On 1st December Ishaq Dar ordered the Pakistan Steel Mills to settle its debts to the state owned banks as well as foreign creditors. In a drive to privatize National institutions, Pakistan Steel Mills has been finalized to be privatized and investors from China have shown interest to bid when its privatization process starts. Moonis Elahi pointed out that PSM has been reporting losses since a decade and neither the Zardari nor PMLN government could assign talented people to take its charge and bring it out of the mess it has fallen due to corruption. The workers have been staging protests as their salaries haven’t been transferred since months.

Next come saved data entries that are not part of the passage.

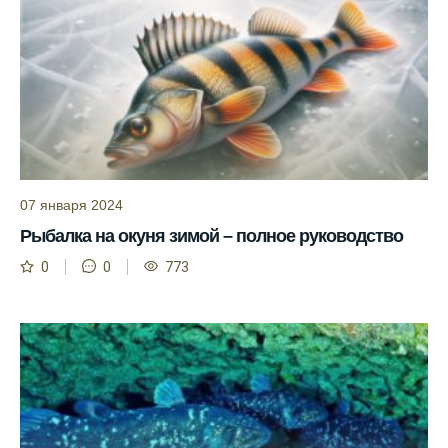
Прогноз клева учитывает разные факторы,
и это делает его надежным.
Я всегда учитываю фазы луны и погодные
условия при выборе дня для рыбалки.
Прогноз клева учитывает фазы луны и
изменения температуры воды для более
точных результатов.
07 января 2024
Благодаря точному прогнозу, я смог
успешно ловить рыбу в Московской
Рыбалка на окуня зимой – полное руководство
области.
0
0
773
Сегодняшний прогноз клева на реке
Мербуш сработал на славу.
Ожидается хороший улов в январе, с
учетом прогноза клева.
Сезонная таблица активности рыбы
помогает планировать рыбалку в разные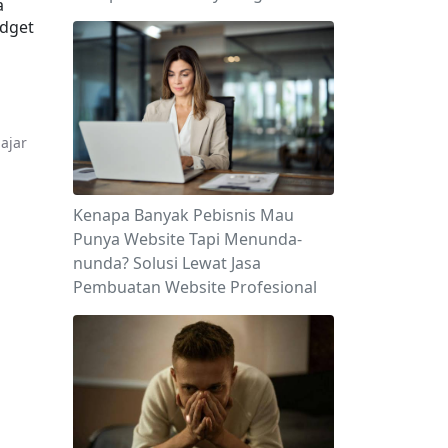
 
dget 
jar 
Kenapa Banyak Pebisnis Mau
Punya Website Tapi Menunda-
nunda? Solusi Lewat Jasa
Pembuatan Website Profesional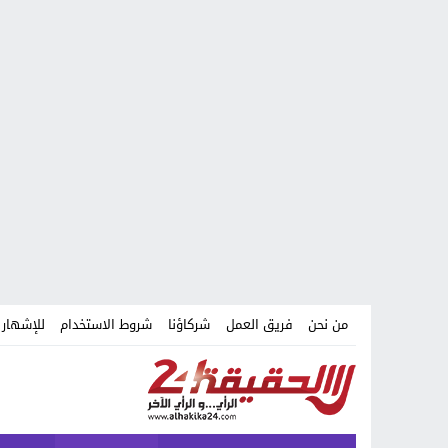
من نحن
فريق العمل
شركاؤنا
شروط الاستخدام
للإشهار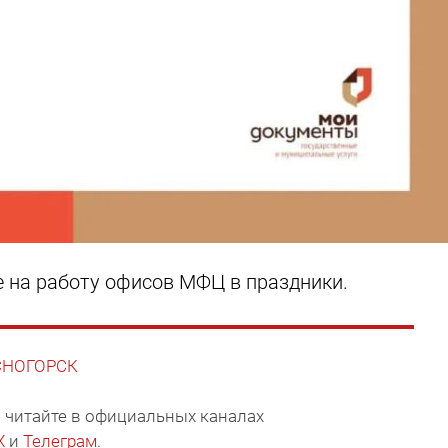
на работу офисов МФЦ в праздники.
АСНОГОРСК
 читайте в официальных каналах
X
и
Телеграм
.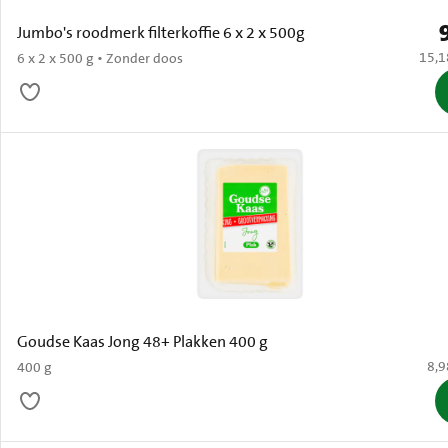
P
Jumbo's roodmerk filterkoffie 6 x 2 x 500g
€ 15,
15,1
6 x 2 x 500 g • Zonder doos
Goudse Kaas Jong 48+ Plakken 400 g
€ 8
8,9
400 g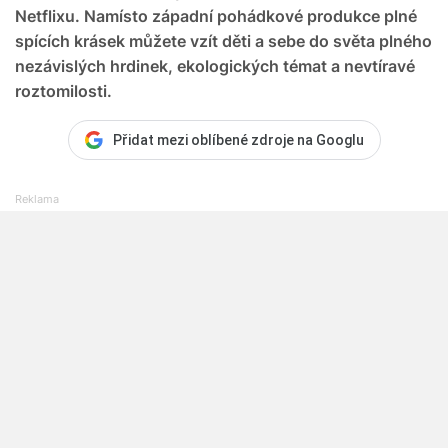
Netflixu. Namísto západní pohádkové produkce plné
spících krásek můžete vzít děti a sebe do světa plného
nezávislých hrdinek, ekologických témat a nevtíravé
roztomilosti.
Přidat mezi oblíbené zdroje na Googlu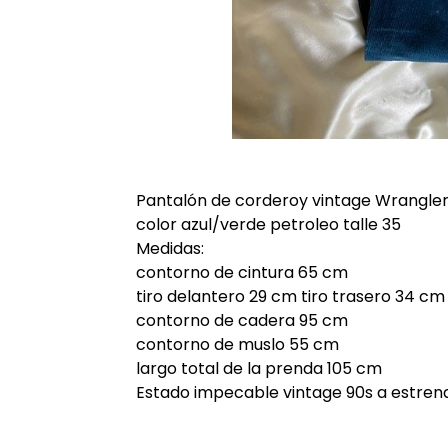
Pantalón de corderoy vintage Wrangler
color azul/verde petroleo talle 35
Medidas:
contorno de cintura 65 cm
tiro delantero 29 cm tiro trasero 34 cm
contorno de cadera 95 cm
contorno de muslo 55 cm
largo total de la prenda 105 cm
Estado impecable vintage 90s a estren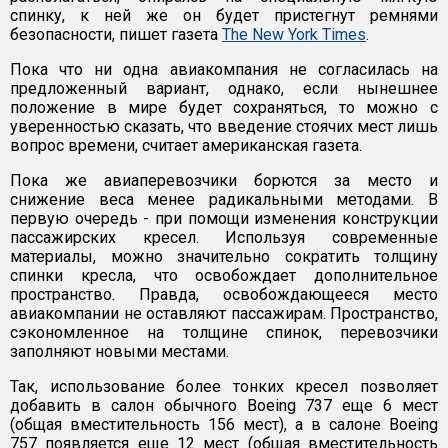
спинку, к ней же он будет пристегнут ремнями
безопасности, пишет газета
The New York Times
.
Пока что ни одна авиакомпания не согласилась на
предложенный вариант, однако, если нынешнее
положение в мире будет сохраняться, то можно с
уверенностью сказать, что введение стоячих мест лишь
вопрос времени, считает американская газета.
Пока же авиаперевозчики борются за место и
снижение веса менее радикальными методами. В
первую очередь - при помощи изменения конструкции
пассажирских кресел. Используя современные
материалы, можно значительно сократить толщину
спинки кресла, что освобождает дополнительное
пространство. Правда, освобождающееся место
авиакомпании не оставляют пассажирам. Пространство,
сэкономленное на толщине спинок, перевозчики
заполняют новыми местами.
Так, использование более тонких кресел позволяет
добавить в салон обычного Boeing 737 еще 6 мест
(общая вместительность 156 мест), а в салоне Boeing
757 появляется еще 12 мест (общая вместительность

In a meeting held at Islamabad between the Finance Minister Ishaq Dar, PSM Management and Privatization Committee, the issue of PSM’s outstanding debts was discussed. The minister issued orders for the steel mills to sell its assets and settle the Rs. 51 billion loan it owes. Moonis Elahi has said the nation is in shock over the news and widely questions if the Sharif brothers policies can make their personal steel mills to reap billions of profits a year, why are they hesitant to implement the same policies for a State owned company that could have saved it from destruction? If assets are sold, the company would further decline in value and it would soon be worthless. The country’s largest industrial unit had been shut down for over a year and a half after SSGC had cut its gas supply over defaulting its Rs. 18 billion in terms of outstanding gas bills.